I have tried to do justice to this portrait of Hotspur, for Shakespeare never did a better picture of a man of action, indeed, as we shall soon see, he never did as well again. But take away from Hotspur the qualities given to him by history and tradition, the hasty temper, and thick stuttering speech, and contempt of women, and it will be seen how little Shakespeare added. He makes Hotspur hate “mincing poetry,” and then puts long poetic descriptions in his mouth; he paints the soldier despising “the gift of tongue” and forces him to talk historic and poetic slush in and out of season; he makes the aristocrat greedy and sets him quarrelling with his associates for more land, and the next moment, when the land is given him, Hotspur abandons it without further thought; he frames an occasion calculated to show off Hotspur's courage, and then allows him to talk faint-heartedly, and finally, when Hotspur should die mutely, or with a bitter curse, biting to the last, Shakespeare's Hotspur loses himself in mistimed philosophic reflection and poetic prediction. Yet such is Shakespeare's magic of expression that when he is revealing the qualities which Hotspur really did possess, he makes him live for us with such intensity of life that no number of false strokes can obliterate the impression. It is only the critic working sine ira et studio who will find this portrait blurred by the intrusion of the poet's personality.

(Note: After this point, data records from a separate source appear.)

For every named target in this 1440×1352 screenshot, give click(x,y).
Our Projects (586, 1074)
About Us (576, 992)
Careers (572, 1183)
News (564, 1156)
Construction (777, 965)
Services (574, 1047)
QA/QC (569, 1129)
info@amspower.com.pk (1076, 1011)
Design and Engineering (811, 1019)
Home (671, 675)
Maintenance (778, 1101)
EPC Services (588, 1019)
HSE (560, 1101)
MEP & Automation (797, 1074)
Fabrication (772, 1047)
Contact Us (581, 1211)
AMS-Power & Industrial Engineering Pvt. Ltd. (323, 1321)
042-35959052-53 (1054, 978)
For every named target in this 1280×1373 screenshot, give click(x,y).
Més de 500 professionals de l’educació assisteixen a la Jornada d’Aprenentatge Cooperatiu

It is the companion picture of Prince Henry that shows as in a glass Shakespeare's poverty of conception when he is dealing with the distinctively manly qualities. In order to judge the matter fairly we must remember that Shakespeare did not create Prince Henry any more than he created Hotspur. In the old play entitled “The Famous Victories of Henry V.,” and in the popular mouth, Shakespeare found roistering Prince Hal. The madcap Prince, like Harry Percy, was a creature of popular sympathy; his high spirits and extravagances, the vigorous way in which he had sown his wild oats, had taken the English fancy, the historic personage had been warmed to vivid life by the popular emotion.

Shakespeare was personally interested in this princely hero. As we have seen, he dims Hotspur's portrait by intrusion of his own peculiarities; and in the case of Harry Percy, this temptation will be stronger.

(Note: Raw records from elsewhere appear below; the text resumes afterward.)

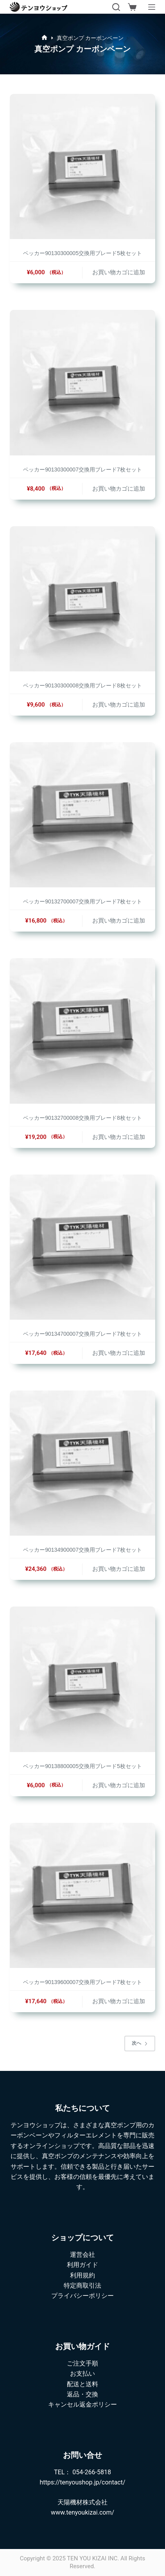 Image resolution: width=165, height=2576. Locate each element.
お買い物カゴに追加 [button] (118, 272)
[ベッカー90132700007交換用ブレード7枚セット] (82, 814)
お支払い (82, 2373)
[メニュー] (151, 7)
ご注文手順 (82, 2363)
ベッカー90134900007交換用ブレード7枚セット (82, 1550)
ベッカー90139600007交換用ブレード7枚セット (82, 1982)
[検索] (116, 7)
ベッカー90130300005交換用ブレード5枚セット (82, 253)
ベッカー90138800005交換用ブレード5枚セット (82, 1766)
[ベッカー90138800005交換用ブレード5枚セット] (82, 1679)
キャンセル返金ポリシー (82, 2404)
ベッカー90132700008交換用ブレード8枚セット (82, 1118)
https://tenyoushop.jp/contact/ (82, 2482)
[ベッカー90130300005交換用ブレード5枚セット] (82, 166)
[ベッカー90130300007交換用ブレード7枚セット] (82, 382)
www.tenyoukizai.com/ (82, 2512)
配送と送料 (82, 2384)
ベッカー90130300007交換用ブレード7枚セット (82, 469)
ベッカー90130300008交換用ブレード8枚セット (82, 685)
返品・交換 (82, 2394)
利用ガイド (82, 2264)
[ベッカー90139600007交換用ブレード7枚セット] (82, 1895)
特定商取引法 (82, 2285)
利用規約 (82, 2275)
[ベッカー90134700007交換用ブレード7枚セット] (82, 1247)
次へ (140, 2043)
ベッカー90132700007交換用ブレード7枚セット (82, 901)
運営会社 (82, 2254)
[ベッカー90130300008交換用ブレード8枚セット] (82, 598)
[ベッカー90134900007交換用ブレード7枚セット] (82, 1463)
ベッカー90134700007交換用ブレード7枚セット (82, 1334)
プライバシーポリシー (82, 2295)
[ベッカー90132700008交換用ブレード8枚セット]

The subject of the play, a young man of noble gifts led astray by loose companions, was a favourite subject with Shakespeare at this time; he had treated it already in “Richard II.”; and he handled it here again with such zest that we are almost forced to believe in the tradition that Shakespeare himself in early youth had sown wild oats in unworthy company. Helped by a superb model, and in full sympathy with his theme, Shakespeare might be expected to paint a magnificent picture. But Prince Henry is anything but a great portrait; he is at first hardly more than a prig, and later a feeble and colourless replica of Hotspur. It is very curious that even in the comedy scenes with Falstaff Shakespeare has never taken the trouble to realize the Prince: he often lends him his own word-wit, and now and then his own high intelligence, but he never for a moment discovers to us the soul of his hero. He does not even tell us what pleasure Henry finds in living and carousing with Falstaff. Did the Prince choose his companions out of vanity, seeking in the Eastcheap tavern a court where he might throne it? Or was it the infinite humour of Falstaff which attracted him? Or did he break bounds merely out of high spirits, when bored by the foolish formalities of the palace? Shakespeare, one would have thought, would have given us the key to the mystery in the very first scene. But this scene, which paints Falstaff to the soul, tells us nothing of the Prince; but rather blurs a figure which everyone imagines he knows at least in outline. Prince Henry's first speech is excellent as description; Falstaff asks him the time of day; he replies:

“Thou art so fat-witted, with drinking of old sack, and
unbuttoning thee after supper, and sleeping upon benches
after noon, that thou hast forgotten to demand that truly
which thou wouldst truly know....”

This helps to depict Falstaff, but does not show us the Prince, for good-humoured contempt of Falstaff is universal; it has nothing individual and peculiar in it.